### Supplied material:
◇ ◇ ◇ ◇

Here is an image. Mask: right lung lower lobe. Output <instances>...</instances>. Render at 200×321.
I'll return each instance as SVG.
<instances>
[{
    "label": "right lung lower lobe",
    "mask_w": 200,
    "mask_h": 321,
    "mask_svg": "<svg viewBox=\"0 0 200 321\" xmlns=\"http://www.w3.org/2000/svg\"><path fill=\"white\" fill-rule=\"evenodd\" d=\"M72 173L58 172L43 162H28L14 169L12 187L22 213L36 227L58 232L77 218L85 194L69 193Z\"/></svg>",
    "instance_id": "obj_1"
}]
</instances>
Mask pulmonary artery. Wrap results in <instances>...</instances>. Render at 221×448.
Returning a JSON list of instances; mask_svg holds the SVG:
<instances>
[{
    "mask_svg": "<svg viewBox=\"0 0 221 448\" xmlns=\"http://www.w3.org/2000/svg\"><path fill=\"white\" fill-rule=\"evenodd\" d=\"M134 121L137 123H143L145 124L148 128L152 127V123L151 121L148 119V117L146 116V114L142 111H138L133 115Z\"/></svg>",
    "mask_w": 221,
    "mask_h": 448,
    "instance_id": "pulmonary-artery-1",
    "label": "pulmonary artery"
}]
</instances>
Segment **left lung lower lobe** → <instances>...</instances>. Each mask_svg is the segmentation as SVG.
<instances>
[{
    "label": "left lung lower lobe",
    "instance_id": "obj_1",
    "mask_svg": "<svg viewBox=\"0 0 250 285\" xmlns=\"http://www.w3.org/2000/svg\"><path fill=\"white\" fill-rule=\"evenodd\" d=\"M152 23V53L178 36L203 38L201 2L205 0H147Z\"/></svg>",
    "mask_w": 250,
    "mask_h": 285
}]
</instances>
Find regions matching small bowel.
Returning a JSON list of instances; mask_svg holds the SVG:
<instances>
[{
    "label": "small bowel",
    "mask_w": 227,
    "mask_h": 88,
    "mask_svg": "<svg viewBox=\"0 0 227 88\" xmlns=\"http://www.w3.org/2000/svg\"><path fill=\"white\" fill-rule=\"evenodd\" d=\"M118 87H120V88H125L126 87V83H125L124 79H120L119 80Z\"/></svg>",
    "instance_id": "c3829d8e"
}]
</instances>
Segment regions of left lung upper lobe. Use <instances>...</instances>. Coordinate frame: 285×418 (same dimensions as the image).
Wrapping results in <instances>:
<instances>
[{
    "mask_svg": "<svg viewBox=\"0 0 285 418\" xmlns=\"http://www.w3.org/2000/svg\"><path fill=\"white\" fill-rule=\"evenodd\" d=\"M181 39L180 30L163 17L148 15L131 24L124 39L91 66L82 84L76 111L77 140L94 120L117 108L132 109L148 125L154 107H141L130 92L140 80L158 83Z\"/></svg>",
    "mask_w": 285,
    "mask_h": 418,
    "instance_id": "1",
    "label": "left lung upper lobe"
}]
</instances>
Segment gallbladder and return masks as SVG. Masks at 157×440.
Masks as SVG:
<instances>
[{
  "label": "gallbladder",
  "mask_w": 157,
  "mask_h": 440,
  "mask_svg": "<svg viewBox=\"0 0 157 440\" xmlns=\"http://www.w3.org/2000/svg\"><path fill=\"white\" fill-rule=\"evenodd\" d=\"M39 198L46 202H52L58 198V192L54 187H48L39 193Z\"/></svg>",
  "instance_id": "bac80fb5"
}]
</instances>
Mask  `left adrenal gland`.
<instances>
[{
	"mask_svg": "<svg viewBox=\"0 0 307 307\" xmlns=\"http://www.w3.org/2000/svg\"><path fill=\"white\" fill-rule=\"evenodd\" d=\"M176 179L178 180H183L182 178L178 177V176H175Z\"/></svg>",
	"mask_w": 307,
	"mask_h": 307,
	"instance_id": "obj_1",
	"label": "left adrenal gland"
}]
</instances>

◇ ◇ ◇ ◇

### What you have to do:
Only the last part of the entries above is needed: please copy the line with "Segment gallbladder and" and each line after it exactly.

### Problem solution:
Segment gallbladder and return masks as SVG. Masks at 157×440.
Masks as SVG:
<instances>
[{
  "label": "gallbladder",
  "mask_w": 157,
  "mask_h": 440,
  "mask_svg": "<svg viewBox=\"0 0 157 440\" xmlns=\"http://www.w3.org/2000/svg\"><path fill=\"white\" fill-rule=\"evenodd\" d=\"M39 198L46 202H52L58 198V192L54 187H48L39 193Z\"/></svg>",
  "instance_id": "bac80fb5"
}]
</instances>
Mask  `left adrenal gland`.
<instances>
[{
	"mask_svg": "<svg viewBox=\"0 0 307 307\" xmlns=\"http://www.w3.org/2000/svg\"><path fill=\"white\" fill-rule=\"evenodd\" d=\"M176 179L178 180H183L182 178L178 177V176H175Z\"/></svg>",
	"mask_w": 307,
	"mask_h": 307,
	"instance_id": "obj_1",
	"label": "left adrenal gland"
}]
</instances>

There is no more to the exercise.